Source: ABC News - Cameron, who borrowed Leonardo DiCaprio's line from "Titanic" and declared himself "king of the world" when that film sailed to Oscar glory 12 years ago — positioned himself for a repeat with his Golden Globe wins Sunday for the sci-fi blockbuster "Avatar."
The tale of big, blue aliens in conflict with rapacious humans on Pandora earned the Globes for best drama and director, prizes that also preceded the Oscar run of "Titanic."
"This is a trip," said Cameron, recalling that as "Titanic" was becoming a box-office and Oscar juggernaut, he had thought to himself, "enjoy this ride, it ain't never going to happen again."
Yet "Avatar" has soared to a worldwide box office of $1.6 billion, second only to "Titanic" at $1.8 billion, and could end up surpassing his 1997 smash about the doomed luxury liner.
A key difference for Cameron's success this awards season is that he's doing it with a space fantasy, the sort of far-out tale that usually goes overlooked except for visual effects and other technical honors during Hollywood's prestige period.
"Hopefully, this is part of a trend of the acceptance of science fiction as a legitimate dramatic form of cinema," said Cameron, whose films include the sci-fi tales "Aliens," "The Abyss" and the first two "Terminator" movies.

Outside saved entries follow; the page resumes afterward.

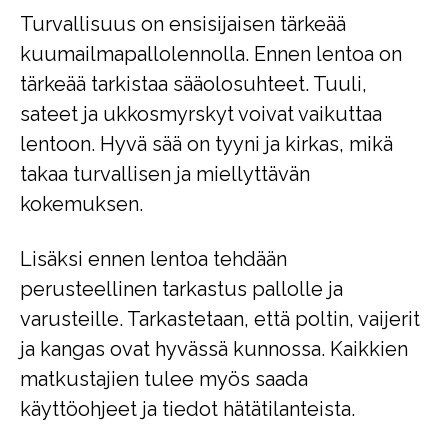
Turvallisuus on ensisijaisen tärkeää
kuumailmapallolennolla. Ennen lentoa on
tärkeää tarkistaa sääolosuhteet. Tuuli,
sateet ja ukkosmyrskyt voivat vaikuttaa
lentoon. Hyvä sää on tyyni ja kirkas, mikä
takaa turvallisen ja miellyttävän
kokemuksen.
Lisäksi ennen lentoa tehdään
perusteellinen tarkastus pallolle ja
varusteille. Tarkastetaan, että poltin, vaijerit
ja kangas ovat hyvässä kunnossa. Kaikkien
matkustajien tulee myös saada
käyttöohjeet ja tiedot hätätilanteista.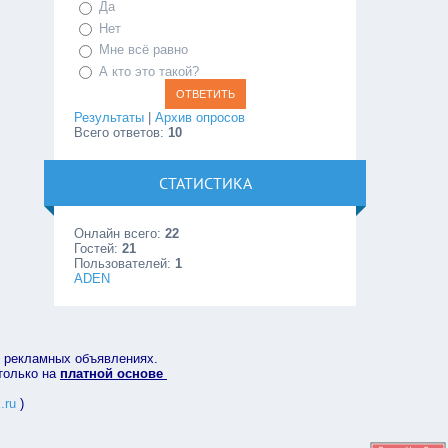
Да
Нет
Мне всё равно
А кто это такой?
Результаты
|
Архив опросов
Всего ответов:
10
СТАТИСТИКА
Онлайн всего:
22
Гостей:
21
Пользователей:
1
ADEN
в рекламных объявлениях.
 только на
платной основе
.ru
)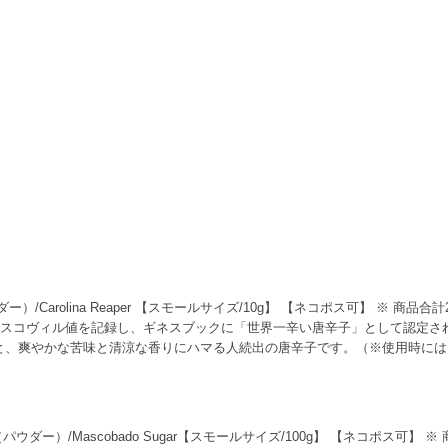
Carolina Reaper 【スモールサイズ/10g】 【ネコポス可】 ※ 商品合計
のスコヴィル値を記録し、ギネスブックに「世界一辛い唐辛子」として認定され
と、爽やかな苦味と清涼な香りにハマる人続出の唐辛子です。（※使用時には
ウダー）/Mascobado Sugar【スモールサイズ/100g】 【ネコポス可】 ※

Globe acting winners also firmed up their Oscar prospects, including dramatic-performance recipients Sandra Bullock for the football tale "The Blind Side" and Jeff Bridges for the country-music story "Crazy Heart."
The musical or comedy acting prizes went to Robert Downey Jr. for the crime romp "Sherlock Holmes" and Meryl Streep for the Julia Child tale "Julie & Julia." Supporting honors were presented to Mo'Nique for the Harlem drama "Precious: Based on the Novel `Push' By Sapphire" and Christoph Waltz for the World War II saga "Inglourious Basterds."